> _TASK REQUIREMENTS_
Using the records provided below, locate and copy each line that contains the word "между".

> _RECORDS SUPPLIED_
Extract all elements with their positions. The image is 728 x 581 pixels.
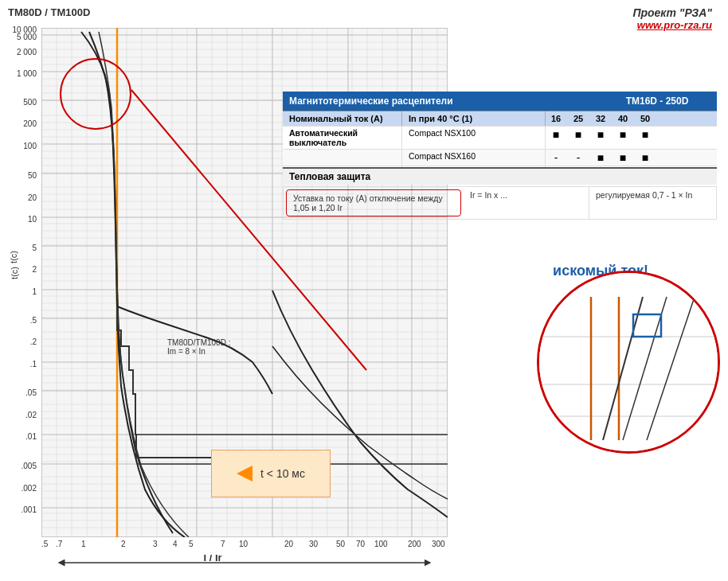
r1d2: ■ <box>571 128 585 147</box>
col-50: 50 <box>638 114 652 123</box>
svg-marker-108 <box>237 466 252 482</box>
row1-model: Compact NSX100 <box>402 127 546 149</box>
y-label-p005: .005 <box>22 462 37 470</box>
tms-label: t < 10 мс <box>260 467 305 480</box>
tms-arrow-svg <box>237 466 256 482</box>
y-label-p01: .01 <box>25 432 37 441</box>
thermal-row: Уставка по току (А) отключение между 1,0… <box>283 186 717 220</box>
row1-dots: ■ ■ ■ ■ ■ <box>546 127 717 149</box>
x-label-200: 200 <box>408 540 421 548</box>
col-16: 16 <box>549 114 563 123</box>
y-label-p02: .02 <box>25 411 37 419</box>
r2d5: ■ <box>638 151 652 164</box>
x-label-100: 100 <box>374 540 388 548</box>
table-subheader: Номинальный ток (А) In при 40 °C (1) 16 … <box>283 111 717 126</box>
col-25: 25 <box>571 114 585 123</box>
x-label-3: 3 <box>153 540 158 548</box>
magnifier-svg <box>539 273 720 454</box>
y-label-1000: 1 000 <box>17 69 37 78</box>
x-label-1: 1 <box>81 540 86 548</box>
x-label-300: 300 <box>432 540 445 548</box>
y-axis-labels: 10 000 5 000 2 000 1 000 500 200 100 50 … <box>8 28 40 537</box>
x-label-30: 30 <box>309 540 318 548</box>
x-label-p5: .5 <box>41 540 48 548</box>
circle-magnifier <box>537 271 720 454</box>
thermal-header: Тепловая защита <box>283 167 717 185</box>
y-label-2: 2 <box>32 265 37 274</box>
thermal-range: регулируемая 0,7 - 1 × In <box>589 187 716 219</box>
r2d2: - <box>571 151 585 164</box>
project-name: Проект "РЗА" <box>632 6 712 19</box>
y-label-5: 5 <box>32 244 37 252</box>
tm-label: TM80D/TM100D : <box>167 338 230 347</box>
x-label-2: 2 <box>121 540 126 548</box>
thermal-setting: Уставка по току (А) отключение между 1,0… <box>286 189 461 216</box>
col-32: 32 <box>593 114 608 123</box>
y-label-p1: .1 <box>30 360 37 368</box>
col-40: 40 <box>616 114 630 123</box>
x-label-7: 7 <box>221 540 225 548</box>
x-label-50: 50 <box>336 540 345 548</box>
subheader-in: In при 40 °C (1) <box>402 111 546 126</box>
x-label-4: 4 <box>173 540 178 548</box>
y-axis-title: t(c) <box>9 251 18 263</box>
y-label-50: 50 <box>28 171 37 180</box>
thermal-section: Тепловая защита Уставка по току (А) откл… <box>283 167 717 220</box>
thermal-formula: Ir = In x ... <box>464 187 589 219</box>
svg-text:I / Ir: I / Ir <box>203 555 221 563</box>
subheader-vals: 16 25 32 40 50 <box>546 111 717 126</box>
table-row-1: Автоматический выключатель Compact NSX10… <box>283 126 717 149</box>
x-label-5: 5 <box>189 540 194 548</box>
project-info: Проект "РЗА" www.pro-rza.ru <box>632 6 712 31</box>
tms-box: t < 10 мс <box>211 450 331 497</box>
x-label-p7: .7 <box>56 540 62 548</box>
table-header-right: TM16D - 250D <box>597 92 717 111</box>
main-container: TM80D / TM100D Проект "РЗА" www.pro-rza.… <box>0 0 728 581</box>
x-axis-arrow-container: I / Ir <box>41 555 448 571</box>
table-header-row: Магнитотермические расцепители TM16D - 2… <box>283 92 717 111</box>
project-url: www.pro-rza.ru <box>632 19 712 31</box>
x-label-20: 20 <box>284 540 293 548</box>
y-label-500: 500 <box>23 98 37 107</box>
row1-name: Автоматический выключатель <box>283 127 402 149</box>
tm-annotation: TM80D/TM100D : Im = 8 × In <box>167 338 230 356</box>
y-label-10: 10 <box>28 215 37 224</box>
chart-title: TM80D / TM100D <box>8 6 90 18</box>
y-label-1: 1 <box>32 287 37 296</box>
table-header-main: Магнитотермические расцепители <box>283 92 597 111</box>
r1d3: ■ <box>593 128 608 147</box>
y-label-5000: 5 000 <box>17 33 37 41</box>
r1d1: ■ <box>549 128 563 147</box>
y-label-p001: .001 <box>22 505 37 514</box>
subheader-name: Номинальный ток (А) <box>283 111 402 126</box>
r1d5: ■ <box>638 128 652 147</box>
x-label-10: 10 <box>239 540 248 548</box>
row2-dots: - - ■ ■ ■ <box>546 150 717 166</box>
x-label-70: 70 <box>356 540 365 548</box>
y-label-p2: .2 <box>30 337 37 346</box>
r2d3: ■ <box>593 151 608 164</box>
r2d4: ■ <box>616 151 630 164</box>
y-label-100: 100 <box>23 142 37 150</box>
r1d4: ■ <box>616 128 630 147</box>
y-label-p05: .05 <box>25 388 37 397</box>
tm-formula: Im = 8 × In <box>167 347 230 356</box>
y-label-2000: 2 000 <box>17 48 37 57</box>
y-label-p002: .002 <box>22 484 37 493</box>
row2-model: Compact NSX160 <box>402 150 546 166</box>
y-label-200: 200 <box>23 119 37 128</box>
y-label-p5: .5 <box>30 316 37 325</box>
x-axis-arrow-svg: I / Ir <box>53 555 436 571</box>
y-label-20: 20 <box>28 193 37 202</box>
table-row-2: Compact NSX160 - - ■ ■ ■ <box>283 149 717 166</box>
row2-name <box>283 150 402 166</box>
r2d1: - <box>549 151 563 164</box>
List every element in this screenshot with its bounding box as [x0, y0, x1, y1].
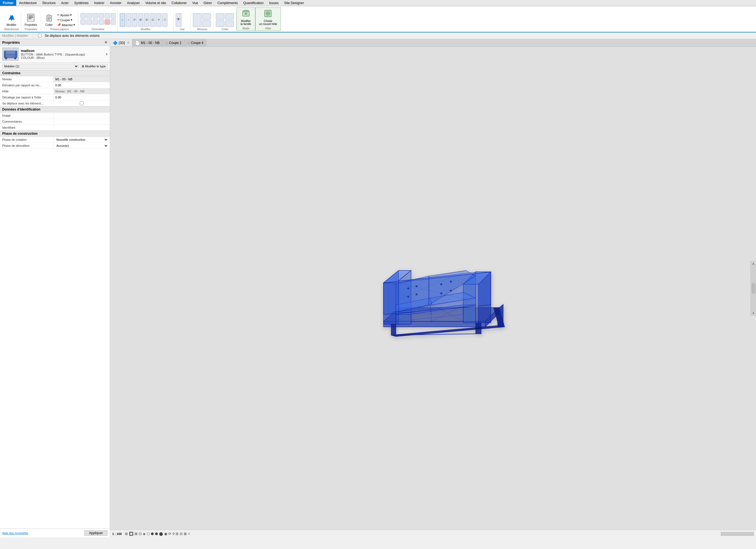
tab-coupe4[interactable]: ◇ Coupe 4: [185, 39, 206, 46]
section-donnees-identification[interactable]: Données d'identification: [0, 106, 110, 113]
image-input[interactable]: [55, 114, 108, 117]
prop-value-elevation[interactable]: [54, 82, 110, 88]
svg-text:↕: ↕: [128, 18, 129, 21]
couper-button[interactable]: ✂ Couper ▾: [56, 18, 76, 22]
status-icon-5[interactable]: ◈: [143, 532, 146, 536]
elevation-input[interactable]: [55, 84, 108, 87]
svg-rect-47: [243, 10, 248, 12]
menu-complements[interactable]: Compléments: [215, 0, 241, 6]
svg-point-82: [450, 281, 452, 282]
scroll-thumb[interactable]: [752, 283, 755, 294]
menu-site-designer[interactable]: Site Designer: [281, 0, 307, 6]
commentaires-input[interactable]: [55, 120, 108, 123]
decalage-input[interactable]: [55, 96, 108, 99]
menu-volume-site[interactable]: Volume et site: [143, 0, 169, 6]
svg-rect-57: [5, 57, 7, 59]
prop-value-phase-demolition[interactable]: Aucun(e): [54, 143, 110, 149]
ribbon-buttons-selectionner: Modifier: [5, 12, 18, 27]
coller-button[interactable]: Coller: [43, 12, 55, 27]
apply-button[interactable]: Appliquer: [84, 530, 108, 536]
menu-issues[interactable]: Issues: [266, 0, 281, 6]
move-with-neighbors-checkbox[interactable]: [38, 34, 42, 37]
status-icon-3[interactable]: ⊠: [135, 532, 138, 536]
tab-3d-label: {3D}: [119, 41, 125, 45]
status-icon-6[interactable]: ⬡: [147, 532, 150, 536]
scroll-indicator[interactable]: ▲ ▼: [750, 261, 756, 316]
identifiant-input[interactable]: [55, 126, 108, 129]
ribbon-group-hote: Choisirun nouvel hôte Hôte: [255, 7, 281, 31]
ajuster-button[interactable]: ✂ Ajuster ▾: [56, 13, 76, 17]
se-deplace-checkbox[interactable]: [55, 102, 108, 105]
status-icon-15[interactable]: ⊠: [184, 532, 187, 536]
status-icon-7[interactable]: ⬢: [151, 532, 154, 536]
modify-type-button[interactable]: ⊞ Modifier le type: [80, 64, 108, 69]
menubar: Fichier Architecture Structure Acier Sys…: [0, 0, 756, 6]
menu-analyser[interactable]: Analyser: [124, 0, 143, 6]
menu-quantification[interactable]: Quantification: [241, 0, 266, 6]
menu-acier[interactable]: Acier: [58, 0, 71, 6]
hote-group-label: Hôte: [265, 27, 271, 30]
status-icon-2[interactable]: 🔲: [129, 532, 133, 536]
menu-systemes[interactable]: Systèmes: [71, 0, 91, 6]
modifier-button[interactable]: Modifier: [5, 12, 18, 27]
menu-architecture[interactable]: Architecture: [16, 0, 39, 6]
status-icon-14[interactable]: ⊟: [180, 532, 183, 536]
status-icon-10[interactable]: ◉: [164, 532, 167, 536]
prop-value-identifiant[interactable]: [54, 125, 110, 130]
tab-3d[interactable]: 🔷 {3D} ✕: [110, 39, 132, 46]
ribbon-group-selectionner: Modifier Sélectionner: [2, 12, 21, 31]
scroll-up-icon[interactable]: ▲: [752, 262, 755, 265]
menu-vue[interactable]: Vue: [190, 0, 201, 6]
status-icon-8[interactable]: ⬣: [155, 532, 158, 536]
menu-annoter[interactable]: Annoter: [107, 0, 124, 6]
ribbon-buttons-creer: [215, 13, 235, 27]
svg-rect-5: [48, 15, 50, 16]
svg-rect-58: [14, 57, 16, 59]
menu-inserer[interactable]: Insérer: [91, 0, 107, 6]
tab-3d-close[interactable]: ✕: [127, 41, 129, 44]
prop-value-niveau[interactable]: M1 - 00 - NB: [54, 76, 110, 82]
tab-coupe4-label: Coupe 4: [191, 41, 203, 45]
geometry-tools-icon: [80, 13, 116, 27]
prop-value-decalage[interactable]: [54, 94, 110, 100]
status-icon-9[interactable]: ⬤: [159, 532, 163, 536]
panel-close-button[interactable]: ✕: [104, 40, 108, 45]
choisir-hote-button[interactable]: Choisirun nouvel hôte: [257, 8, 279, 26]
proprietes-button[interactable]: Propriétés: [23, 12, 39, 27]
status-icon-1[interactable]: ⊞: [125, 532, 128, 536]
menu-fichier[interactable]: Fichier: [0, 0, 16, 6]
status-icon-less[interactable]: <: [188, 532, 190, 536]
menu-structure[interactable]: Structure: [39, 0, 58, 6]
status-icon-12[interactable]: 9: [172, 532, 174, 536]
element-dropdown-arrow[interactable]: ▾: [106, 52, 108, 56]
attacher-button[interactable]: 📌 Attacher ▾: [56, 23, 76, 27]
tab-m1[interactable]: 📄 M1 - 00 - NB: [132, 39, 163, 46]
canvas-3d[interactable]: ▲ ▼: [110, 47, 756, 530]
phase-creation-select[interactable]: Nouvelle construction: [55, 138, 108, 142]
status-icon-4[interactable]: ⊡: [139, 532, 142, 536]
menu-gerer[interactable]: Gérer: [201, 0, 215, 6]
phase-demolition-select[interactable]: Aucun(e): [55, 144, 108, 148]
ribbon-group-mode: ⊞ Modifierla famille Mode: [237, 7, 255, 31]
scroll-down-icon[interactable]: ▼: [752, 312, 755, 315]
svg-rect-14: [111, 13, 116, 18]
prop-row-elevation: Élévation par rapport au niv...: [0, 82, 110, 88]
prop-value-commentaires[interactable]: [54, 119, 110, 124]
proprietes-label: Propriétés: [25, 23, 37, 26]
status-icon-13[interactable]: ⊞: [176, 532, 179, 536]
prop-value-image[interactable]: [54, 113, 110, 118]
prop-value-phase-creation[interactable]: Nouvelle construction: [54, 137, 110, 142]
section-phase-construction[interactable]: Phase de construction: [0, 131, 110, 137]
modifier-famille-button[interactable]: ⊞ Modifierla famille: [239, 8, 253, 26]
proprietes-icon: [26, 13, 35, 23]
prop-row-image: Image: [0, 113, 110, 119]
svg-text:⊞: ⊞: [245, 12, 247, 15]
menu-collaborer[interactable]: Collaborer: [169, 0, 190, 6]
aide-proprietes-link[interactable]: Aide des propriétés: [2, 531, 28, 535]
prop-value-se-deplace[interactable]: [54, 100, 110, 106]
svg-rect-54: [4, 51, 17, 54]
tab-coupe1[interactable]: ◇ Coupe 1: [163, 39, 184, 46]
instance-type-select[interactable]: Mobilier (1): [2, 64, 79, 69]
status-icon-11[interactable]: ⟳: [168, 532, 171, 536]
section-contraintes[interactable]: Contraintes: [0, 70, 110, 76]
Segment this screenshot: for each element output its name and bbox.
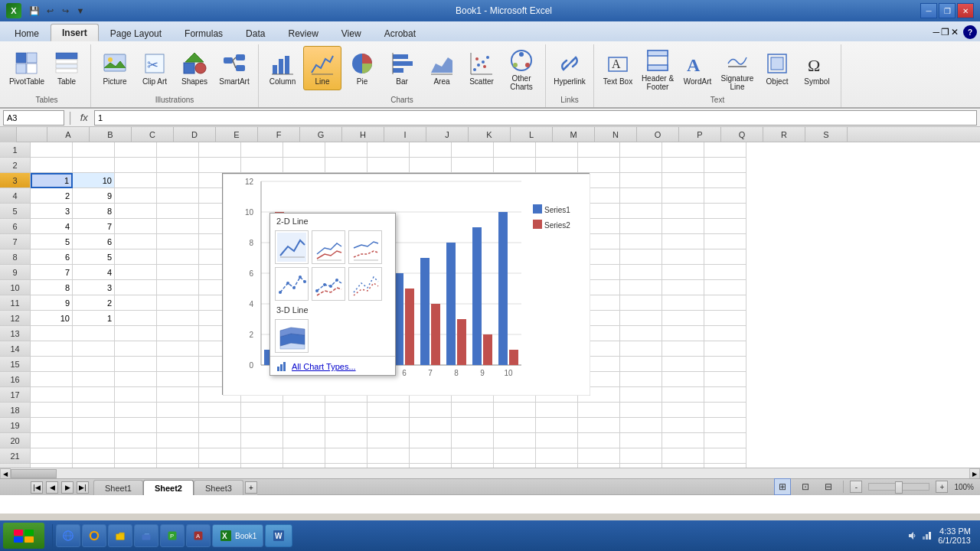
formula-input[interactable]: 1 bbox=[94, 110, 977, 126]
cell-O2[interactable] bbox=[620, 158, 662, 173]
col-header-J[interactable]: J bbox=[426, 127, 469, 142]
view-normal-btn[interactable]: ⊞ bbox=[774, 478, 791, 495]
tab-view[interactable]: View bbox=[330, 24, 373, 41]
col-header-D[interactable]: D bbox=[174, 127, 216, 142]
cell-K1[interactable] bbox=[452, 142, 494, 158]
cell-O1[interactable] bbox=[620, 142, 662, 158]
cell-D1[interactable] bbox=[157, 142, 199, 158]
row-num-5[interactable]: 5 bbox=[0, 204, 31, 219]
cell-O3[interactable] bbox=[620, 173, 662, 188]
taskbar-app6-btn[interactable]: A bbox=[186, 524, 211, 547]
col-header-H[interactable]: H bbox=[342, 127, 384, 142]
cell-P3[interactable] bbox=[662, 173, 704, 188]
row-num-7[interactable]: 7 bbox=[0, 234, 31, 249]
scroll-track[interactable] bbox=[11, 468, 969, 478]
cell-A1[interactable] bbox=[31, 142, 73, 158]
zoom-thumb[interactable] bbox=[895, 481, 903, 494]
name-box[interactable]: A3 bbox=[3, 110, 64, 126]
hyperlink-btn[interactable]: Hyperlink bbox=[550, 46, 589, 90]
area-chart-btn[interactable]: Area bbox=[423, 46, 461, 90]
sheet-nav-prev[interactable]: ◀ bbox=[46, 481, 58, 494]
cell-B10[interactable]: 3 bbox=[73, 280, 115, 295]
col-header-M[interactable]: M bbox=[553, 127, 595, 142]
scroll-right-btn[interactable]: ▶ bbox=[969, 468, 980, 479]
cell-A10[interactable]: 8 bbox=[31, 280, 73, 295]
col-header-B[interactable]: B bbox=[90, 127, 132, 142]
cell-E1[interactable] bbox=[199, 142, 241, 158]
row-num-12[interactable]: 12 bbox=[0, 311, 31, 326]
zoom-out-btn[interactable]: - bbox=[850, 481, 862, 493]
ribbon-restore-btn[interactable]: ❐ bbox=[941, 27, 949, 37]
quick-undo-btn[interactable]: ↩ bbox=[43, 4, 57, 18]
header-footer-btn[interactable]: Header & Footer bbox=[639, 46, 677, 93]
cell-L1[interactable] bbox=[494, 142, 536, 158]
line-type-3d-btn[interactable] bbox=[275, 319, 309, 353]
tab-review[interactable]: Review bbox=[276, 24, 329, 41]
tab-acrobat[interactable]: Acrobat bbox=[373, 24, 427, 41]
line-type-6-btn[interactable] bbox=[348, 267, 382, 301]
cell-J1[interactable] bbox=[410, 142, 452, 158]
sheet-nav-last[interactable]: ▶| bbox=[77, 481, 89, 494]
tab-formulas[interactable]: Formulas bbox=[173, 24, 234, 41]
line-type-5-btn[interactable] bbox=[312, 267, 345, 301]
cell-B2[interactable] bbox=[73, 158, 115, 173]
cell-B3[interactable]: 10 bbox=[73, 173, 115, 188]
row-num-1[interactable]: 1 bbox=[0, 142, 31, 158]
all-chart-types-btn[interactable]: All Chart Types... bbox=[270, 358, 395, 375]
row-num-2[interactable]: 2 bbox=[0, 158, 31, 173]
shapes-btn[interactable]: Shapes bbox=[175, 46, 214, 90]
horizontal-scrollbar[interactable]: ◀ ▶ bbox=[0, 468, 980, 478]
cell-J2[interactable] bbox=[410, 158, 452, 173]
col-header-S[interactable]: S bbox=[805, 127, 848, 142]
sheet-nav-next[interactable]: ▶ bbox=[61, 481, 74, 494]
cell-I2[interactable] bbox=[368, 158, 410, 173]
cell-B1[interactable] bbox=[73, 142, 115, 158]
cell-L2[interactable] bbox=[494, 158, 536, 173]
col-header-O[interactable]: O bbox=[637, 127, 679, 142]
cell-N2[interactable] bbox=[578, 158, 620, 173]
cell-D3[interactable] bbox=[157, 173, 199, 188]
line-type-3-btn[interactable] bbox=[348, 230, 382, 264]
cell-B9[interactable]: 4 bbox=[73, 265, 115, 280]
row-num-9[interactable]: 9 bbox=[0, 265, 31, 280]
col-header-I[interactable]: I bbox=[384, 127, 426, 142]
cell-A12[interactable]: 10 bbox=[31, 311, 73, 326]
cell-H2[interactable] bbox=[325, 158, 368, 173]
col-header-C[interactable]: C bbox=[132, 127, 174, 142]
cell-M2[interactable] bbox=[536, 158, 578, 173]
ribbon-close-btn[interactable]: ✕ bbox=[951, 27, 959, 37]
smartart-btn[interactable]: SmartArt bbox=[215, 46, 253, 90]
customize-qa-btn[interactable]: ▼ bbox=[74, 4, 87, 18]
cell-A3[interactable]: 1 bbox=[31, 173, 73, 188]
cell-B5[interactable]: 8 bbox=[73, 204, 115, 219]
line-chart-btn[interactable]: Line bbox=[303, 46, 341, 90]
start-button[interactable] bbox=[3, 523, 44, 549]
cell-G2[interactable] bbox=[283, 158, 325, 173]
add-sheet-btn[interactable]: + bbox=[245, 481, 257, 494]
taskbar-ie-btn[interactable] bbox=[56, 524, 80, 547]
column-chart-btn[interactable]: Column bbox=[263, 46, 302, 90]
close-btn[interactable]: ✕ bbox=[957, 3, 974, 18]
taskbar-datetime[interactable]: 4:33 PM 6/1/2013 bbox=[938, 527, 971, 545]
cell-P2[interactable] bbox=[662, 158, 704, 173]
minimize-btn[interactable]: ─ bbox=[920, 3, 937, 18]
sheet-nav-first[interactable]: |◀ bbox=[31, 481, 43, 494]
col-header-N[interactable]: N bbox=[595, 127, 637, 142]
cell-A11[interactable]: 9 bbox=[31, 295, 73, 311]
clip-art-btn[interactable]: ✂ Clip Art bbox=[136, 46, 174, 90]
cell-B8[interactable]: 5 bbox=[73, 249, 115, 265]
zoom-level[interactable]: 100% bbox=[954, 483, 974, 491]
cell-P1[interactable] bbox=[662, 142, 704, 158]
cell-G1[interactable] bbox=[283, 142, 325, 158]
cell-B4[interactable]: 9 bbox=[73, 188, 115, 204]
corner-cell[interactable] bbox=[0, 127, 17, 142]
ribbon-minimize-btn[interactable]: ─ bbox=[933, 27, 939, 37]
cell-F1[interactable] bbox=[241, 142, 283, 158]
taskbar-word-btn[interactable]: W bbox=[265, 524, 292, 547]
table-btn[interactable]: Table bbox=[47, 46, 86, 90]
object-btn[interactable]: Object bbox=[758, 46, 796, 90]
help-btn[interactable]: ? bbox=[963, 25, 977, 39]
cell-C2[interactable] bbox=[115, 158, 157, 173]
scroll-thumb[interactable] bbox=[11, 469, 57, 478]
zoom-in-btn[interactable]: + bbox=[936, 481, 948, 493]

> _SOLUTION FOR THIS EXERCISE_
thermal-row: Уставка по току (А) отключение между 1,0… <box>283 186 717 220</box>
thermal-setting: Уставка по току (А) отключение между 1,0… <box>286 189 461 216</box>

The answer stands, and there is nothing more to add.